AB  You  see it is a tricky one, success. One measure of success is competitive.  If this person is successful, that person is not. If this company  succeeds, that company is forced into bankruptcy. Not completely  zero-sum, but there is an element of that depending on whether the space  can be expanded. But another element of success is by being a creative  person, achieving something which makes you feel fulfilled, where your  potential, if not completely realised has been used and you have done  something with your talent and your capacity. Making a success of being a mother  or father, for example, in so far as one can. That’s not zero sum  at all. I think the web and  the internet help people to be more creative, able to give more and receive more, because it gives people a  much greater productive capacity. Once, you had to be a very wealthy  person to be able to communicate to many or over distances. Now it is quite easy.
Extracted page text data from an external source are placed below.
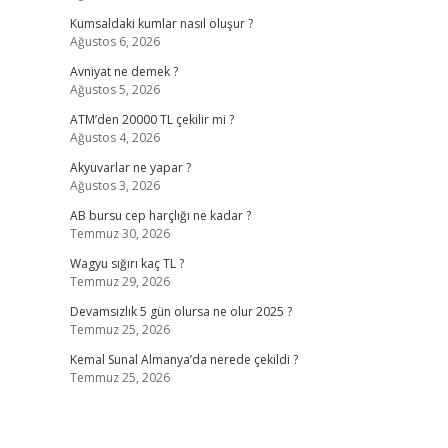
Kumsaldaki kumlar nasıl oluşur ?
Ağustos 6, 2026
Avniyat ne demek ?
Ağustos 5, 2026
ATM’den 20000 TL çekilir mi ?
Ağustos 4, 2026
Akyuvarlar ne yapar ?
Ağustos 3, 2026
AB bursu cep harçlığı ne kadar ?
Temmuz 30, 2026
Wagyu sığırı kaç TL ?
Temmuz 29, 2026
Devamsızlık 5 gün olursa ne olur 2025 ?
Temmuz 25, 2026
Kemal Sunal Almanya’da nerede çekildi ?
Temmuz 25, 2026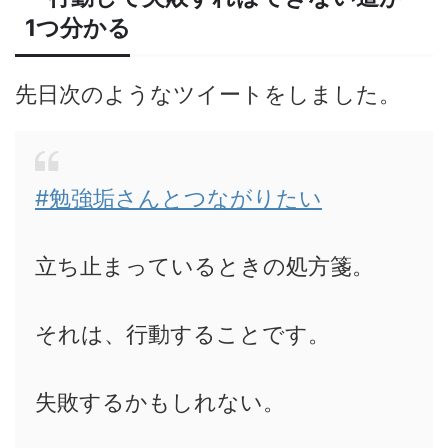
1つ分かる
先日次のようなツイートをしました。
#勉強垢さんとつながりたい
立ち止まっているときの処方箋。
それは、行動することです。
失敗するかもしれない。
HK  What  I’m afraid of is, as you said, the first definition of success in terms  of competition. And competition in capitalist society will lead us to  self-destruction. Of course in terms of the environment. But also in  terms of income gap. It would lead to relative success being measured by  money. People working for Wall Street have very many times higher  incomes than the average US citizen. Relatively, in terms of competition,  people on Wall Street are all successful.

AB  There are  two aspects to capitalism and you have to be careful to recall both.  There is a very destructive aspect. Many of the bankers and hedge fund  managers on Wall Street are thieves, transferring capital to themselves,  not creating wealth. They claim that they are making the world economy  grow better and more efficiently, but actually they are robbers. At the  same time contemporary capitalism creates wealth in an immense fashion.  Whether it is in terms of technology or housing or food, it is an  amazingly productive force as well as a destructive one. It’s very important  not to simply see capitalism as only destructive.

HK  That’s  really interesting. But there are other types of capitalism as well.  Incremental capitalism for example, like Japan, Germany, that's what they are really  good at …

AB  And China?

HK  Yeah…  but China is, for me, it is an authoritarian capitalism. Anyway, for  example, they are good at making things better, not bringing radical  changes. My question is, do you think because of globalisation all  capitalism will be integrated into one form?

AB  No.  Progress and growth lead to differentiation not uniformity, to  pluralism, not monopoly. I am sure we are not going to end up in a  single flat world. Were capitalism to take us there, it would be the  start of its end.

HK In that sense, you have an optimistic viewpoint on, for example, the conflict between Google and China which we saw last year.

AB  Yes.

HK  China  has its own function as a nation, which is to keep their nationality and  bring prosperity themselves. It’s quite difficult to see Google winning  isn’t it?

AB  I identify with Google’s policy towards  China and I think it can win. The dictatorships like China or Iran  attempting to control the world will fail. The only question is how long  it will take to defeat them. But we have to organise as democrats, open  democrats, to see that they do fail.

HK  If in terms  of the market and innovation we can differentiate our models of society,  how can we do the same in terms of political participation, will  the way people participate in decision making be universalized?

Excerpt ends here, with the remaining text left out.